The inspiration for Inside Track was literally found outside the company's Manhattan-based studio where members of the Carnegie team watched as the investment that was made to
renovate the abandoned rail lines culminated in
a new park and trails system.
Bush believes that Mary Holt, also an executive vice president, creative/marketing for Carnegie, and her design team's inspiration was clearly conveyed as they brought the collection to fruition. "Mary and her team brilliantly broke down the creative barrier in my opinion," she says. "In looking at the High Line and its surroundings, they found images to serve as the basis for five very distinct patterns. Each of the designs works very well independently or in tandem with other Inside Track designs or with a number of other Carnegie collections."
The Inside Track collection introduces spun post-consumer recycled polyester yarns that are bleach-cleanable and stain resistant. Four of the five designs feature a Greenshield™ finish, which uses green nanotechnology to meet requirements for stain and water resistance while minimizing fluro-chemicals and eliminating harmful VOCs.
"The environmental theme is evident in several ways," notes Holt, who led the design team. "We always have environmental responsibility as the foundation for our designs. The transformation of the rail line and the surrounding environment was a perfect fit for our company's beliefs."
Holt says that the seed for the collection—which debuted at NeoCon this year—was planted
during one of the team's trend meetings. Team members contributed
a number of ideas, which were in turn discussed and evaluated. From these discussions, the team quickly seized upon the idea of rail revitalization and began generating concepts around this theme.
"Our goal with every collection
is to tell a story with the least amount of product, which relates to our mission to not put more into the environment than is necessary," explains Holt. "We evaluated the designs without regard to construction or limiting factors and worked with our mill partners as we moved forward to address manufacturing issues.
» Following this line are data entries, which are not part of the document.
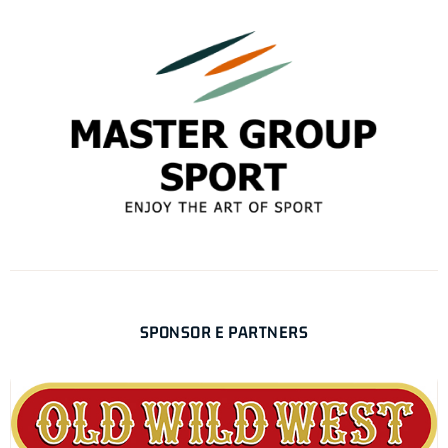
SPONSOR E PARTNERS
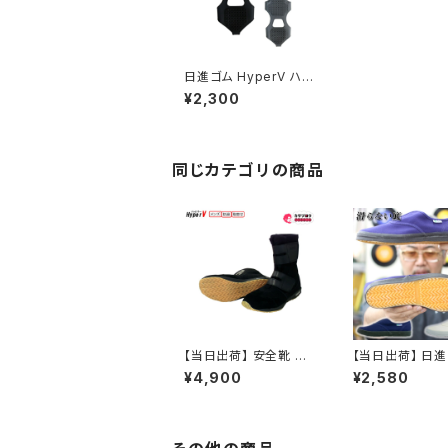
日進ゴム HyperV ハイ
パーV 作業靴 ワークシ
¥2,300
ューズ 氷雪用スタッドレ
スソール SSー02 滑り
にくい靴 簡単装着 氷
雪 着脱式
同じカテゴリの商品
【当日出荷】 安全靴 日
【当日出荷】 日進
進ゴム HyperV ハイパ
yperV ハイパー
¥4,900
¥2,580
ーV ハイカット セーフテ
たび たびぐつ ＃1
ィーシューズ 安全スニ
滑らない靴 足袋
ーカー 高所用 マジック
油 先芯なし 瓦
＃970AGG 作業用ブー
ツ タイプ 滑りにくい靴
We believe that the selected designs tell a good story."
The five patterns—Arrival, Departure, Pullman, Rail Trail and Trestle—are clean and sophisticated.
Arrival comes in 15 colors
and is the newest of Carnegie's polyurethane products (and the most sustainable to date). Departure represents the scenery that an individual views from a moving train. Pullman, which is Holt's favorite, features a rich, floral chenille pattern, and comes in colors of pink, orange, gold, blue, gray, taupe and brown, and can be used outdoors because of the polypropylene content used to manufacture this design. Rail Trail represents the natural environment in an urban setting, while Trestle, which comes in six colorways, reflects the outline of steel railroad tracks in linear form.
Janet Wiens is a freelance writer based in Memphis, TN. She was formerly a marketing manager for HNTB and now works with industry clients to address their marketing
and public relations needs. She can be reached at firstname.lastname@example.org.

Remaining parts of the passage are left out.